# Mouse found by FreeBSD, but moused does not recognize type



## tps800 (Jan 21, 2021)

FreeBSD 12-STABLE, FreeBSD 13-CURRENT, FreeBSD 13-ALPHA1, FreeBSD 10-STABLE, FreeBSD 11-STABLE

they all detect my mouse, connected via USB and mapped to /dev/uhid0.
`uhidctl -f /dev/uhid0 -l -a` works as expected showing mouse movements and keypresses.
Attaching moused to /dev/uhid0 moused tells me it cant detect mouse type. The kernel does not create any of the usual mouse related /dev-Entries /dev/psm0, /dev/usm0. The ums(4)-module is loaded at boot time by entry `usm_load="YES"` in /boot/loader.conf.

I am going out of ideas, since uhidctl(8) detects an can work with data provided by /dev/uhid0, but moused(8) can't.
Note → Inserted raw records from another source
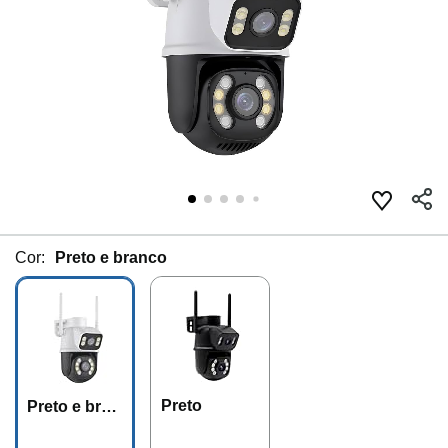
Cor:
Preto e branco
Preto
Preto e bran
co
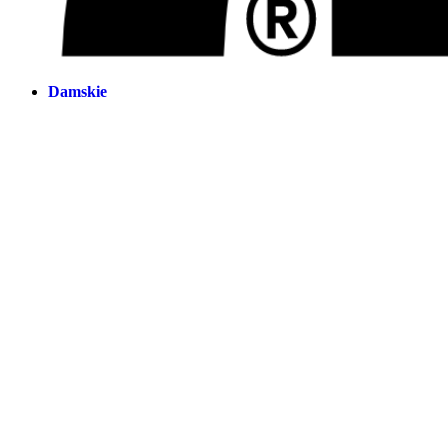
Damskie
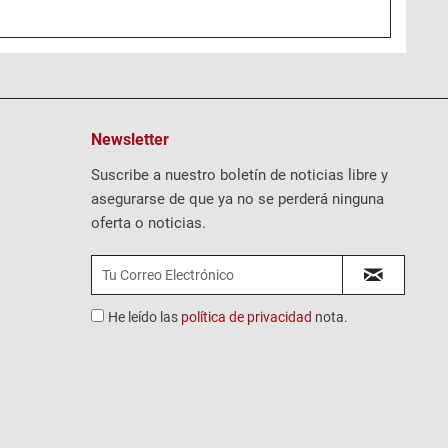
Newsletter
Suscribe a nuestro boletín de noticias libre y
asegurarse de que ya no se perderá ninguna
oferta o noticias.
He leído las
política de privacidad
nota.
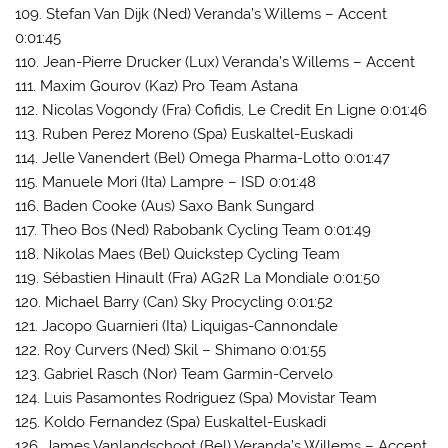
109. Stefan Van Dijk (Ned) Veranda’s Willems – Accent
0:01:45
110. Jean-Pierre Drucker (Lux) Veranda’s Willems – Accent
111. Maxim Gourov (Kaz) Pro Team Astana
112. Nicolas Vogondy (Fra) Cofidis, Le Credit En Ligne 0:01:46
113. Ruben Perez Moreno (Spa) Euskaltel-Euskadi
114. Jelle Vanendert (Bel) Omega Pharma-Lotto 0:01:47
115. Manuele Mori (Ita) Lampre – ISD 0:01:48
116. Baden Cooke (Aus) Saxo Bank Sungard
117. Theo Bos (Ned) Rabobank Cycling Team 0:01:49
118. Nikolas Maes (Bel) Quickstep Cycling Team
119. Sébastien Hinault (Fra) AG2R La Mondiale 0:01:50
120. Michael Barry (Can) Sky Procycling 0:01:52
121. Jacopo Guarnieri (Ita) Liquigas-Cannondale
122. Roy Curvers (Ned) Skil – Shimano 0:01:55
123. Gabriel Rasch (Nor) Team Garmin-Cervelo
124. Luis Pasamontes Rodriguez (Spa) Movistar Team
125. Koldo Fernandez (Spa) Euskaltel-Euskadi
126. James Vanlandschoot (Bel) Veranda’s Willems – Accent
Any mouse type I could provide to moused(8) for some generic USB mouse that would make moused(8) work with /dev/uhid0?
As far as now I tried all given for moused(8) but without any success.


----------



## SirDice (Jan 22, 2021)

You don't need to load ums(4), it's builtin on the GENERIC kernel. The /dev/psm0 device is for PS/2 mice. You don't need to load moused(8), it's automatically loaded for USB mice through devd(8).


----------



## tps800 (Jan 23, 2021)

Yes. Moused is loaded by devd for usb-mice. But normally it is loaded referencing the devd created mouse device: moused is started `moused -p /dev/<whateverdevdcreatedforconnectedmouse> -t auto` `ps` lists this. I've found, after connecting an usb mouse devd starting moused with `moused -p /dev/psm0 -t auto`. `/dev/psm0` definitely not an usb mouse device! Thus I stopped moused, started it manually recognizing moused could not handle data from `/dev/uhid0` created by connecting some usb-mouse.

Seems some problems here:
1. why does devd create `/dev/uhid0`, but start moused with `/dev/psm0`
2. why is moused unable to read data provided by `/dev/uhid0`, while uhidctl is able to decode this data

And last: without `moused_enable="YES"` within `/etc/rc.conf` moused wont start at all. Not even by devd.


----------